When I was a kid, my mom would go to the grocery store and ask the butcher for soup bones and he would gladly give her a big bundle of them for free. Likewise, she could get fish heads and fish frames from the fish monger, gratis. She used them to make outstanding meat or fish stock. Times have sure changed. I'm amazed at how much some grocery stores charge for a few beef bones. I haven't made beef stock in years, I must admit. Sometimes I make chicken stock, but mostly I rely on low sodium, store bought products. But try as I might, I've never found decent fish stock in a store. I'd rather use water than bad stock or clam juice. Luckily, I don't have to do that very much because my grocery store sells fish frames and heads from the fish they clean and cut each day. It still feels strange to pay $2 for two pounds of fish scraps. But there you have it. Either I take up fishing, or I must pay the price for great tasting stock.

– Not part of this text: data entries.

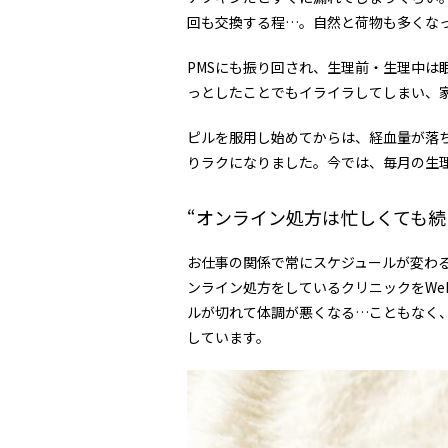
回も交換する程…。自然と荷物も多くな
PMSにも振り回され、生理前・生理中は
っとしたことでもイライラしてしまい、
ピルを服用し始めてからは、経血量が落
りラクになりました。今では、毎月の生
“オンライン処方は忙しくても続
お仕事の関係で常にスケジュールが変わ
ンライン処方をしているクリニックをWe
ルが切れて体調が悪くなる…こともなく
しています。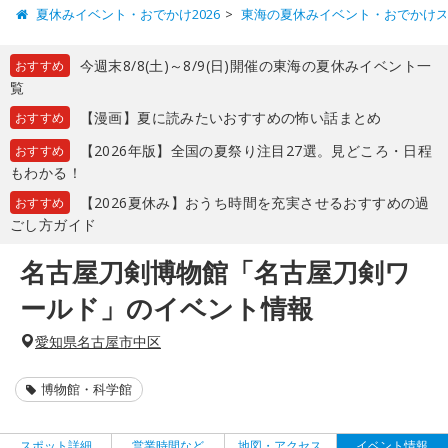
夏休みイベント・おでかけ2026
東海の夏休みイベント・おでかけ
今週末8/8(土)～8/9(日)開催の東海の夏休みイベント一
おすすめ
覧
【漫画】夏に読みたいおすすめの怖い話まとめ
おすすめ
【2026年版】全国の夏祭り注目27選。見どころ・日程
おすすめ
もわかる！
【2026夏休み】おうち時間を充実させるおすすめの過
おすすめ
ごし方ガイド
名古屋刀剣博物館「名古屋刀剣ワ
ールド」のイベント情報
愛知県名古屋市中区
博物館・科学館
スポット詳細
営業時間など
地図・アクセス
イベント情報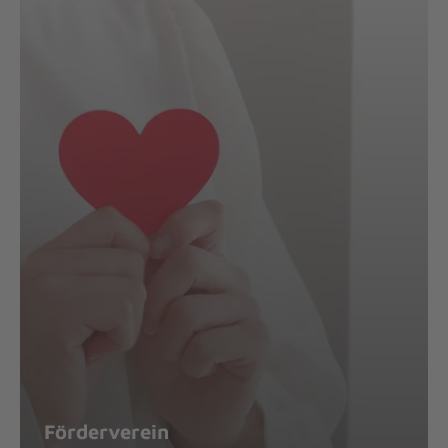
Förderverein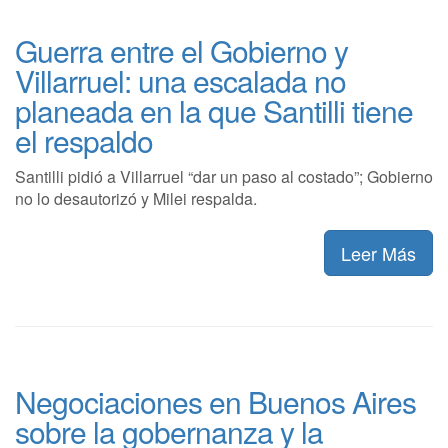
Guerra entre el Gobierno y
Villarruel: una escalada no
planeada en la que Santilli tiene
el respaldo
Santilli pidió a Villarruel “dar un paso al costado”; Gobierno
no lo desautorizó y Milei respalda.
Leer Más
Negociaciones en Buenos Aires
sobre la gobernanza y la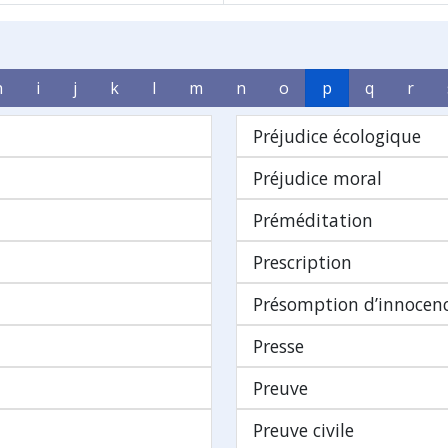
h
i
j
k
l
m
n
o
p
q
r
Préjudice écologique
Préjudice moral
Préméditation
Prescription
Présomption d’innocen
Presse
Preuve
Preuve civile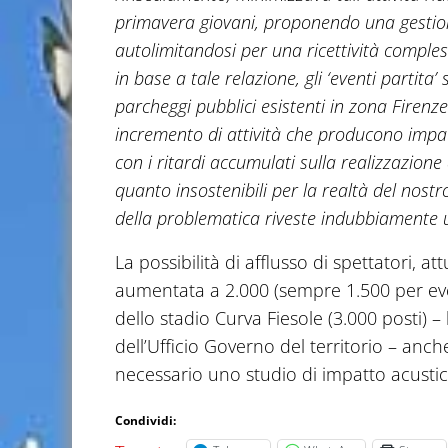
primavera giovani, proponendo una gestion
autolimitandosi per una ricettività comple
in base a tale relazione, gli ‘eventi partita
parcheggi pubblici esistenti in zona Firen
incremento di attività che producono impatti 
con i ritardi accumulati sulla realizzazione 
quanto insostenibili per la realtà del nostr
della problematica riveste indubbiamente u
La possibilità di afflusso di spettatori, 
aumentata a 2.000 (sempre 1.500 per even
dello stadio Curva Fiesole (3.000 posti) –
dell’Ufficio Governo del territorio – anch
necessario uno studio di impatto acustic
Condividi: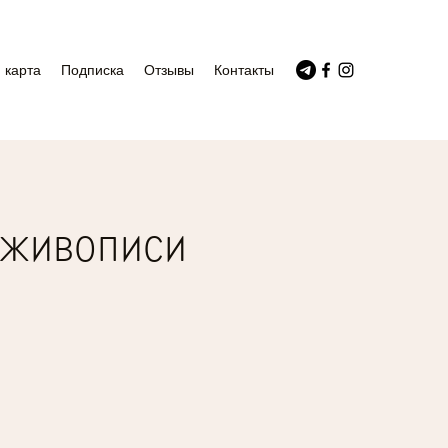
 карта
Подписка
Отзывы
Контакты
 живописи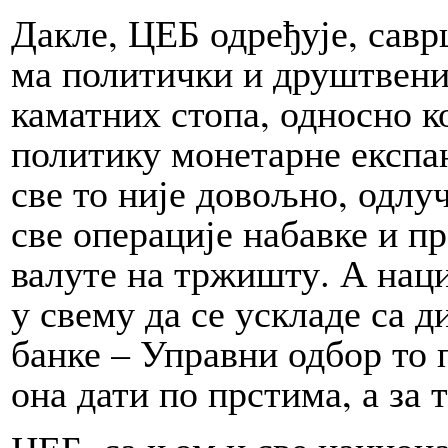
Да­кле, ЦЕБ одређује, саврш
ма политички и друш­твени
каматних сто­па, од­но­сно ко
политику монетарне експан
све то није довољно, од­лу­ч
све операције на­бав­ке и пр
ва­лу­те на тржиш­ту. А на
у све­му да се ускла­де са
бан­ке – Управни одбор то
она дати по прстима, а за т
ЦЕБ, са њом и све национа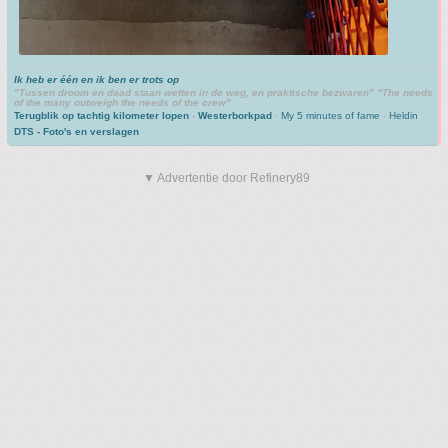
Ik heb er één en ik ben er trots op
"Tussen droom en daad staan wetten in de weg, en praktische bezwaren" "The needs
of the many outweigh the needs of the crew"
Terugblik op tachtig kilometer lopen
-
Westerborkpad
-
My 5 minutes of fame
-
Heldin
DTS - Foto's en verslagen
▼ Advertentie door Refinery89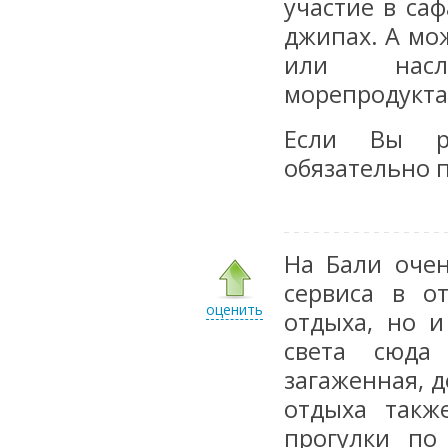
участие в са
джипах. А мо
или насла
морепродукта
Если Вы ра
обязательно п
На Бали оче
сервиса в о
оценить
отдыха, но и
света сюда
загаженная, 
отдыха такж
прогулки по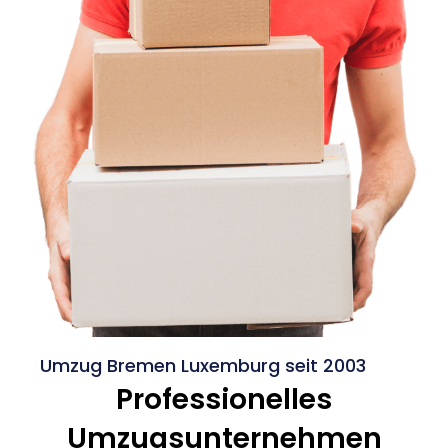
Umzug Bremen Luxemburg seit 2003
Professionelles
Umzugsunternehmen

Making fish stock is easy. You don't use a lot of ingredients, which could mask the flavor of the fish. And for the same reason, you don't cook it long. I used some herbs, carrots, celery, an onion, water and white wine.
The fish, vegetables, herbs, water and wine slowly heating up.
After 40 minutes of cooking, and before being strained.
The final stock after being strained between 2 layers of cheesecloth. It tastes wonderful, with a delicate fish taste. I'll use it to make soup tomorrow. Try this sometime, if you're making chowder or any recipe that calls for fish stock.
Fish Stock (Adapted from Williams Sonoma)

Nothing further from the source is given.